Legislators were told how one man paid $6,350 to get back his tractor-trailer.

TRENTON - When Hilda Berry's fiance parked his tractor-trailer in a vacant store lot near Newark one night last year, he never imagined it would cost $6,350 in cash to get the rig back from a tow lot five hours later.

Alarmed by similar stories from drivers across the state who say they have been ripped off by unscrupulous tow truck operators, the Division of Consumer Affairs is backing legislation that would crack down on towing abuses. The measure was approved unanimously by the Assembly Consumer Affairs Committee yesterday, and next goes to the full Assembly for a vote.

"There is no consistent handling of tows from private property," Consumer Affairs Acting Director Stephen Nolan told the panel before the vote. "The industry is left to do what it wants."

The proposed law establishes minimum standards for tow truck operators statewide, replacing a hodgepodge of municipal and county regulations.

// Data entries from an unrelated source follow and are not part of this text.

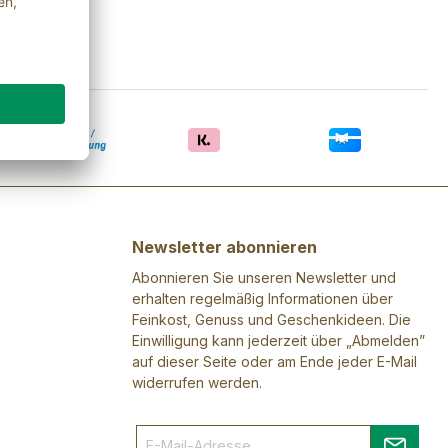
Newsletter abonnieren
Abonnieren Sie unseren Newsletter und
erhalten regelmäßig Informationen über
Feinkost, Genuss und Geschenkideen. Die
Einwilligung kann jederzeit über „Abmelden”
auf dieser Seite oder am Ende jeder E-Mail
widerrufen werden.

Assemblyman Robert Gordon, the bill's sponsor, said he believed nearly everyone had either been ripped off by a tow operator or knew someone who had. It's a complaint heard too often in New Jersey: a vehicle towed away from a private lot, then a hefty fee to get it back.

"It's totally unregulated," Gordon said. "It's basically the wild, wild West."

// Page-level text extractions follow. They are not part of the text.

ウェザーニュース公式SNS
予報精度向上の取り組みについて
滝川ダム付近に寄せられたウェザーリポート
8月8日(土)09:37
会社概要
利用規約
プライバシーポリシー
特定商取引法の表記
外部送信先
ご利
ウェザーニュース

Consumer Affairs fielded 350 towing-related complaints from 2000 to 2005, but Nolan said he believed that was a tiny fraction of the number of drivers who had been victimized.

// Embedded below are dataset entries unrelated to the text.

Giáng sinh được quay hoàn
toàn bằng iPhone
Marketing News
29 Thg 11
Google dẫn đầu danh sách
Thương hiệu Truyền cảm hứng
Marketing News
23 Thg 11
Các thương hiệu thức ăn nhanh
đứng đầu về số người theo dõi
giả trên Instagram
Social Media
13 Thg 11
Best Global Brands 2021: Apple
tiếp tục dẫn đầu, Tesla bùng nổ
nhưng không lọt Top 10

"Most people just want to get their car back and go home," he said.

The measure would add New Jersey to the states that have moved to stop towing ripoffs. California and New York have instituted minimum standards for tow truck operators, and Virginia created a licensing board to oversee the industry.

John Glass, president of the Garden State Towman's Association, which represents 250 towing and storage operators, said he supported the concept of regulating private-property tows but was concerned that overly broad legislation could hurt operators.

"The association has never really had a problem with regulating towing, so long as the towers can survive financially," Glass said.

The proposed law, known as the Predatory Towing Prevention Act, would require towing companies to register with the state and file fee schedules that would be posted on the Internet.

Towing and storage fees would be deemed excessive if they exceeded 150 percent of the average fee for the service in the county.

The proposal also mandates that no-parking signs be posted in private lots warning that violators will be towed. It would require tow operators to unhitch vehicles if the owner arrived before the tow.